Noll would also disentangle the Archbishop of Canterbury from the Church of England (p.6). As I thought (here) the relationship between the two will inevitably have to be rethought as the Communion changes.
But the most significant fact is that Noll is offering an alternative covenant to the Global South. That is, the mechanism designed to bring us all together, apart from TEC and the Canadians, obviously, is equally available to every one else. Just write your own covenant and persuade as many people as possible to sign up. The one with the most signatures wins.
Noll commends his proposal to the Global South. There is good reason to think that many will applaud it. But 'One thing I have learned in the Anglican world: theologians may propose, but bishops will dispose.' (p. 9). Or, being translated, it's all a matter of power.

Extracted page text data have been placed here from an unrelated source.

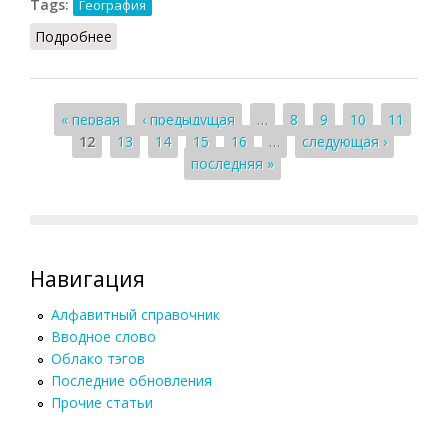
Tags:
География
Подробнее
о Изогипсы
Страницы
« первая
‹ предыдущая
…
8
9
10
11
12
13
14
15
16
…
следующая ›
последняя »
Навигация
Алфавитный справочник
Вводное слово
Облако тэгов
Последние обновления
Прочие статьи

I haven't had time to look though the SCAC's Memorandum and Articles. In principle I think its a perfectly logical and sensible idea to constitute the ACC as a charitable company - not least because of the personal liability carried by the individual trustees of an unincorporated association. The costs are such that, should the Communion go bust, individuals could have been wholly impoverished.
But too much was left unsaid by Canon Rees in his, somewhat artificial, Q&A session put out by ACNS.
I'm not going to duplicate the comments raised by Thinking Anglicans on Rees' attitude to equalities legislation - though I would point you to an old article by Riazat Butt Is the Church of England above the law? (Which has a much nicer picture of her than the one the Guardian usually uses.)
As to why be a charity - the obvious answer is that international bodies need to be something and governed by some law located somewhere. So why not? But as to the tax benefits - this only applies to donors who pay tax in the UK. Would it not have been more profitable to set up under US law, on the grounds that more money comes from the US than any other single country? Or would that have been a little inept politically?
When asked whether the changes have been made following due process, he says
'It’s good to see that there are Anglicans out there who care that things are being done properly.'
Which I think is a bit unnecessary. He doesn't then explain the long secrecy which shrouded the implementation of the new constitution.
But to say that the suggestion that the new Constitution gives the SCAC more powers is 'very wide of the mark' is disingenuous. It may very well be that the committee will be very careful of their relations with the ABC and Primates' meeting - but the fact remains that power is explicitly concentrated in the Standing Committee. It has, for example, all the assets and liabilities of the ACC (Resolution 3.d, 2005) and has, by law, plenary responsibility for the charity. Perhaps this is not such a big change as commentators from outside the ACC, catching up with alterations planned since 1999, may like to think - but it is significant executive power.
This is good stuff.. It sort of endorses what Paul Bagshaw has been saying all along. Lousy photograph of Jonathan Clatworthy though - looks like a shortage of pixels or he's put his head out of the hut in the rain?!